Mais alors que de nombreux fêtards européens rentraient chez eux avec leurs sacs cadeaux aux couleurs du drapeau américain, un peu éméchés et rassurés quant aux relations transatlantiques, on avait aussi le sentiment que les deux camps avaient passé la soirée à des fêtes différentes, célébrant des visions contrastées du passé américain et de l’avenir de l’Europe.

Pour les Européens, c’était l’occasion de célébrer les aspects de l’histoire américaine qu’ils admirent. Dans son discours, le Premier ministre belge Bart De Wever a mis l’accent sur la Déclaration d’indépendance des États-Unis, citant la réflexion de l’ancien président américain Calvin Coolidge selon laquelle les valeurs morales doivent primer sur la réussite matérielle.

Pour les Américains, il s’agissait d’un événement MAGA tape-à-l’œil. White a longuement présenté une gigantesque bague en or incrustée de diamants, réalisée par des joailliers juifs d’Anvers en guise de cadeau pour Donald Trump. « C’est embarrassant », a murmuré un fonctionnaire de l’UE debout à côté de moi.

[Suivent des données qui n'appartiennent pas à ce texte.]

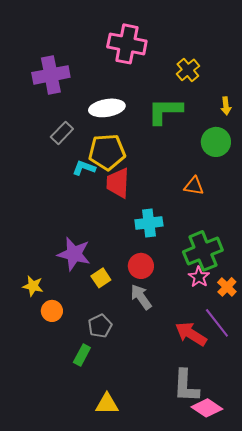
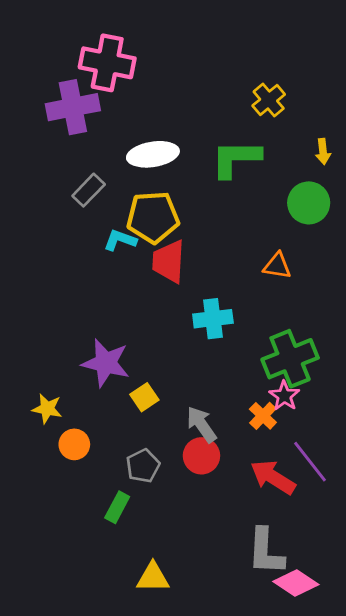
pink cross: (127, 44) -> (107, 63), moved
red circle: (141, 266) -> (201, 456), moved
orange cross: (227, 287) -> (263, 416), moved

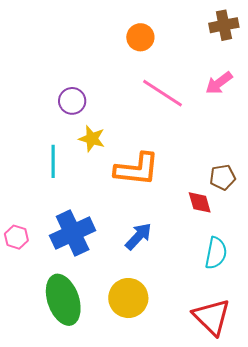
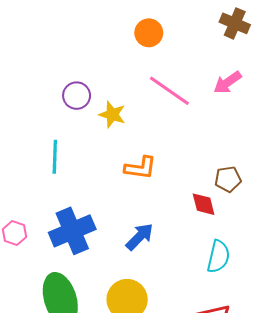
brown cross: (224, 25) -> (235, 23), turned 32
yellow star: (92, 139) -> (112, 115), moved
orange L-shape: (137, 169) -> (140, 168), size x0.7

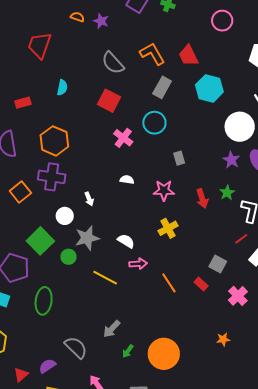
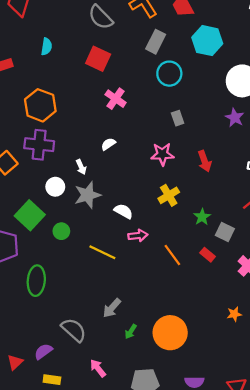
cyan circle: (154, 123) -> (169, 74), moved
white semicircle: (127, 180) -> (108, 144), moved, turned -40
green star: (227, 193) -> (202, 217), moved
gray star: (87, 238) -> (88, 195), moved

Lorsque son micro a enfin fonctionné, Alexis Wilkins, la compagne du directeur du FBI Kash Patel, a entonné l’hymne national. White s’en est également pris aux médias pour leur couverture de la fête et s’est moqué de la chanteuse Katy Perry, pour ne pas s’être présentée. « On s’en fiche », a-t-il lancé.

Les orateurs européens ont mis l’accent sur les liens culturels qui nous unissent. Trump, s’adressant à la foule dans un message vidéo projeté sur l’arc de triomphe, a évoqué la défense de « notre civilisation commune ».

Mais quelle est la vision de l’administration américaine pour la prochaine ère de cette civilisation ? On aurait peut-être pu trouver une réponse en se promenant dans l’enceinte réservée aux VIP, en la personne de Tom Van Grieken, chef du parti d’extrême droite flamand Vlaams Belang.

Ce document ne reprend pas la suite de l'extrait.